While hurricanes are known for causing rapid and often devastating physical destruction, they can also cause equally severe emotional damage, said Dr. Janette Nesheiwat on Saturday, October 1.
“It’s a traumatic experience,” Nesheiwat, a board-certified emergency and family medicine professional and Fox News medical contributor, said during a “Fox & Friends Weekend” segment.
“You almost lost your life, or you lost all your belongings. It’s a shock to the body.”
HURRICANE IAN: LATEST UPDATES
This shock, he explained, can cause victims to make unclear decisions.
After a storm, he said, “You’re in trouble, you’re stressed, you don’t know what to do, you don’t know where to go, and that’s where you make bad decisions.”
Nesheiwat added: “That’s when the PTSD starts. That’s when the infections started.”
Dirty flood water can be another source of problems, Dr Nesheiwat said.
These flood waters are often full of bacteria, which can infect cuts or scrapes on the skin. Infections, if left untreated, could become serious.
SHELTER FROM THE STORM: AMID HURRICANE IAN, FLORIDA SCHOOLS OPEN THEIR DOORS TO HELP NEIGHBORS IN NEED
“It’s full of sewage, and chemicals, and debris, and glass, and rusted metal and that kind of thing,” he said.
Nesheiwat noted that after Hurricane Katrina, he encountered many patients who had ulcers, respiratory problems and other infections that arose after the storm.
HURRICANE IAN WEATHER TIPS: HOW TO KEEP YOUR PET SAFE DURING A STORM
In addition, Nesheiwat expressed concern about the inappropriate use of generators in the event of a power cut.
If people are not careful, they can put themselves at risk of carbon monoxide poisoning, which can be fatal.
Nesheiwat returned to the topic of mental health issues during extreme weather events.

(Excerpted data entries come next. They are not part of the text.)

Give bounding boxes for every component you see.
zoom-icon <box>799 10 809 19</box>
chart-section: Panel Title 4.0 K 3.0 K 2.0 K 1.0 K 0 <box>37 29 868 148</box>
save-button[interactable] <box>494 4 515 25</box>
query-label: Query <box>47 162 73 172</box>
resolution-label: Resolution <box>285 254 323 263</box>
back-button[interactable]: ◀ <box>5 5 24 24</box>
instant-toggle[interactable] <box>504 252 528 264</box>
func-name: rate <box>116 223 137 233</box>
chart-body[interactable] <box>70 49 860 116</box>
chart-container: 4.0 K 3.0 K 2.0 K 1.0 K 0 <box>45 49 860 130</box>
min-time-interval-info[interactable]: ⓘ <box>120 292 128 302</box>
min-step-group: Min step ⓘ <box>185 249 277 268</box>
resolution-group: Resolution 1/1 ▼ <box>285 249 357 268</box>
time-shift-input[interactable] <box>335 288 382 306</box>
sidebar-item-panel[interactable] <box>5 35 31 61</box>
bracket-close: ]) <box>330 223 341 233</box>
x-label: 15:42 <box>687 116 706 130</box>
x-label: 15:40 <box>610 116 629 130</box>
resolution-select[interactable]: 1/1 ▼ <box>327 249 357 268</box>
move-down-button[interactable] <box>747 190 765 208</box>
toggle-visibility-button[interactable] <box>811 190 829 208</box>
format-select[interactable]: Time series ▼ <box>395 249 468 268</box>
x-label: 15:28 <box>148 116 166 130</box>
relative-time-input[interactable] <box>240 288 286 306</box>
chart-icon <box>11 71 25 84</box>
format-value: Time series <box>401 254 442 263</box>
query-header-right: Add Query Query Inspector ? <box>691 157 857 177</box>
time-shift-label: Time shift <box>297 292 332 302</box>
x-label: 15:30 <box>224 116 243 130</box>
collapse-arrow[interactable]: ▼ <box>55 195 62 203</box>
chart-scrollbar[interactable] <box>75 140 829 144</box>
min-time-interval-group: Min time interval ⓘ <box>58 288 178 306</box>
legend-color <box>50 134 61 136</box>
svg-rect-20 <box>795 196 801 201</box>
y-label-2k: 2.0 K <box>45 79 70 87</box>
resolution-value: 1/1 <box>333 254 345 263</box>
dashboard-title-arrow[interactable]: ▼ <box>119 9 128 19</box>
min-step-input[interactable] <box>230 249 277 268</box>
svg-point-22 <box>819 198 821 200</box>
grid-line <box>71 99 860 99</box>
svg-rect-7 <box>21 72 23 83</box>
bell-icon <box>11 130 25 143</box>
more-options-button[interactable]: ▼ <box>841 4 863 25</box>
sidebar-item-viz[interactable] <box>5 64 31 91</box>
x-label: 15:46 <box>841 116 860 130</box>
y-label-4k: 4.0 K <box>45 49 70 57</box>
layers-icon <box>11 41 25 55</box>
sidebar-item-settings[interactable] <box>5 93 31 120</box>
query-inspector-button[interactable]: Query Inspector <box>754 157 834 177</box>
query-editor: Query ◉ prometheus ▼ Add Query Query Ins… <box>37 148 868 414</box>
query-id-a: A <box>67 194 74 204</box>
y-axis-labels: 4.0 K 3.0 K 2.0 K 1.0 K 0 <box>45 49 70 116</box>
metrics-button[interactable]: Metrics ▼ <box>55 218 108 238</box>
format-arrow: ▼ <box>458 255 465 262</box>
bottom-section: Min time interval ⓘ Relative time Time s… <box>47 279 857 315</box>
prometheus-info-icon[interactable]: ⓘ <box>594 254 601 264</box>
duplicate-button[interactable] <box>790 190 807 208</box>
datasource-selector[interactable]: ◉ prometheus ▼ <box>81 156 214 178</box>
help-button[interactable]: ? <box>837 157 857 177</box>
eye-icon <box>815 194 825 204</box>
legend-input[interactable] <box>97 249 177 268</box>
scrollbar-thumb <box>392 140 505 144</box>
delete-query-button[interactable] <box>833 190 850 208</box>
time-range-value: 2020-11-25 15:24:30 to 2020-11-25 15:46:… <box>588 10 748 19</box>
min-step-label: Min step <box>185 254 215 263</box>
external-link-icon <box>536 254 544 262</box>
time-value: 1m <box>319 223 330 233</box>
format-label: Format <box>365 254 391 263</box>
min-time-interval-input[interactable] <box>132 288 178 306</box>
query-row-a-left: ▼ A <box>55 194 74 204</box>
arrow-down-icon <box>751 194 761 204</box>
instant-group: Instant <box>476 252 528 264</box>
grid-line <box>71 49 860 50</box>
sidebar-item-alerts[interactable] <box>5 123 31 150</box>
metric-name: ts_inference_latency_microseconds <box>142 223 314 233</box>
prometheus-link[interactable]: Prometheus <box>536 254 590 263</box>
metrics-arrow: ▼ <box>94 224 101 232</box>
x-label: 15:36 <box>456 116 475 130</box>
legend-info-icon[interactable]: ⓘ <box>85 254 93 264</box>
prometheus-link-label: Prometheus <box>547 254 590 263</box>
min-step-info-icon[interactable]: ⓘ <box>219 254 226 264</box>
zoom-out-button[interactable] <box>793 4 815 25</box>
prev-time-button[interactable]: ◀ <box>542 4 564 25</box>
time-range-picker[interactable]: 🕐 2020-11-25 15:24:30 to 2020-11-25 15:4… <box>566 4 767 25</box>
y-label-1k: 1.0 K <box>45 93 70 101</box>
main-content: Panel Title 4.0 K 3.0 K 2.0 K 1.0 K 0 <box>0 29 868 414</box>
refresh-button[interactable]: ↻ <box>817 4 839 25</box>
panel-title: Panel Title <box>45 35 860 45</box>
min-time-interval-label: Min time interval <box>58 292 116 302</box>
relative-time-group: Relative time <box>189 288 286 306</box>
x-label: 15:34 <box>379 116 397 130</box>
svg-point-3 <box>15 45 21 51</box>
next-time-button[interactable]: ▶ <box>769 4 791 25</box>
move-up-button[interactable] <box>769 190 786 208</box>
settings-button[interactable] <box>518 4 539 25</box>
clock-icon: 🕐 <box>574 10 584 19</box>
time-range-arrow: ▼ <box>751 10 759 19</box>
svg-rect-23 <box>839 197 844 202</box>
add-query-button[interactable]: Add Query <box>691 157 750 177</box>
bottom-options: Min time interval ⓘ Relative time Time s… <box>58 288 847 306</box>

“The mental aspect of it, the emotional trauma, is really, really devastating,” she said, and should be treated with the same concern and attention as physical health issues, she suggested.
VICTIMS OF HURRICANE IAN AND THOSE IN ITS PATH RECEIVE BLESSINGS, PRAYERS AND HELP
“Fox & Friends Weekend” co-host Rachel Campos-Duffy said parents who “suppress some of their stress to keep [their] “quiet kids” are also under pressure.
Nesheiwat said health problems are exacerbated for the medically vulnerable, especially the elderly.
She advised that those people, before any storm, take extra precautions, such as making a “ready kit” and making sure medications are packed to stay dry and out of harm’s way.
Those bags should contain identification, money, chargers, a pair of dry clothes, snacks and some water, he said.
TOWN CAT FROM SARASOTA, FLORIDA IS HURRICANE IAN SURVIVOR, WITH SHELTER, WORST OF STORM
“The best thing you can do is always, first of all, heed the warnings of local officials,” he said.
Those with elderly or vulnerable neighbors should check on them, she said, and use specially created helplines to get help if needed.
CLICK HERE TO GET THE FOX NEWS APP
As for all those who have been reaching out to others in this time of need, Dr Nesheiwat said “it’s beautiful to see the community coming together, working together, supporting each other”.